▶ What the task requires: Every entry must reappear in your answer exactly as written, though its pictures must not.

▶ Provided data:

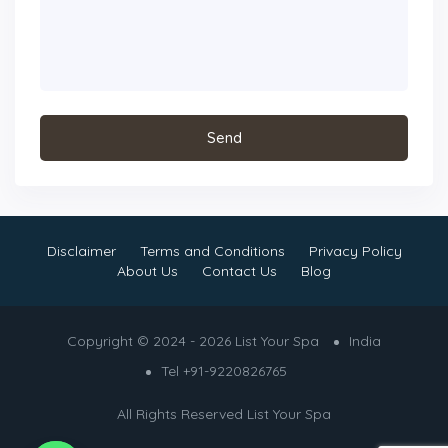
Disclaimer
Terms and Conditions
Privacy Policy
About Us
Contact Us
Blog
Copyright © 2024 - 2026 List Your Spa
India
Tel +91-9220826765
All Rights Reserved
List Your Spa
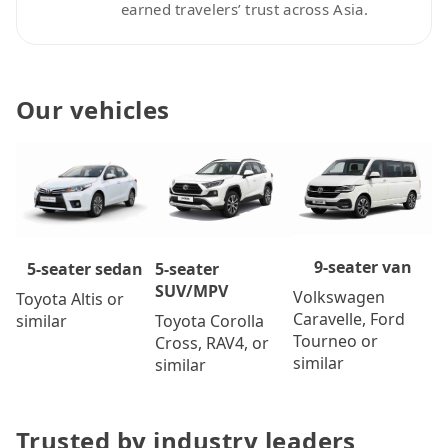
earned travelers’ trust across Asia.
Our vehicles
9-seater van
5-seater
5-seater sedan
SUV/MPV
Volkswagen
Toyota Altis or
Caravelle, Ford
Toyota Corolla
similar
Tourneo or
Cross, RAV4, or
similar
similar
Trusted by industry leaders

▶ Task result:
Disclaimer
Terms and Conditions
Privacy Policy
About Us
Contact Us
Blog
Copyright © 2024 - 2026 List Your Spa
India
Tel +91-9220826765
All Rights Reserved
List Your Spa
earned travelers’ trust across Asia.
Our vehicles
9-seater van
5-seater
5-seater sedan
SUV/MPV
Volkswagen
Toyota Altis or
Caravelle, Ford
Toyota Corolla
similar
Tourneo or
Cross, RAV4, or
similar
similar
Trusted by industry leaders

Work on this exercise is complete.